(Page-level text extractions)
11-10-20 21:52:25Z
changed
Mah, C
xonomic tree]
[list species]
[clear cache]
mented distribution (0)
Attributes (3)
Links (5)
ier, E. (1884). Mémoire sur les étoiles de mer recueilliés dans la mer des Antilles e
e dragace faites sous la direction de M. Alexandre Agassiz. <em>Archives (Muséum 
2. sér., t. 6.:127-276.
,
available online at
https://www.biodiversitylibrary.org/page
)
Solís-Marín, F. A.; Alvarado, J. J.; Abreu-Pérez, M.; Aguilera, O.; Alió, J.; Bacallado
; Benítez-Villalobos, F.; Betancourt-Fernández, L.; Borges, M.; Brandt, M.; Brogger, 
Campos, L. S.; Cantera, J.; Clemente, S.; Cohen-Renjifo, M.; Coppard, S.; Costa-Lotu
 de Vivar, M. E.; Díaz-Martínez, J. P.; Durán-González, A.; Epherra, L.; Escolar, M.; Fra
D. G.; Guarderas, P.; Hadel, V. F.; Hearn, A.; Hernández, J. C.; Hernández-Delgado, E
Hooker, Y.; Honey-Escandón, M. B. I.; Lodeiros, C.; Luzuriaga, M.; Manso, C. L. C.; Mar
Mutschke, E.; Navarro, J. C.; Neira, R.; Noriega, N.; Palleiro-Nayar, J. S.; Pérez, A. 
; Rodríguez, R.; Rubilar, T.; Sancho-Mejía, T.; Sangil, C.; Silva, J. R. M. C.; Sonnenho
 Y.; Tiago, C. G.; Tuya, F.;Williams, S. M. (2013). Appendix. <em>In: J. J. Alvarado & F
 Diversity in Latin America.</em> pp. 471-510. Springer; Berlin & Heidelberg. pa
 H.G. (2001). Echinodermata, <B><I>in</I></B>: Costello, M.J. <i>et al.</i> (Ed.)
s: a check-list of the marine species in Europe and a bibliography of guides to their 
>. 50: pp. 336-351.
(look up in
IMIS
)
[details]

» **Problem**
Working from the records above, write out verbatim only the lines from the line containing "Mutschke, E.; Navarro, J." through the line containing "H.G. (2001). Echinodermata, <B><I>in</I></B>: Costello, M.J.".

» **Exercise result**
Mutschke, E.; Navarro, J. C.; Neira, R.; Noriega, N.; Palleiro-Nayar, J. S.; Pérez, A. 
; Rodríguez, R.; Rubilar, T.; Sancho-Mejía, T.; Sangil, C.; Silva, J. R. M. C.; Sonnenho
 Y.; Tiago, C. G.; Tuya, F.;Williams, S. M. (2013). Appendix. <em>In: J. J. Alvarado & F
 Diversity in Latin America.</em> pp. 471-510. Springer; Berlin & Heidelberg. pa
 H.G. (2001). Echinodermata, <B><I>in</I></B>: Costello, M.J. <i>et al.</i> (Ed.)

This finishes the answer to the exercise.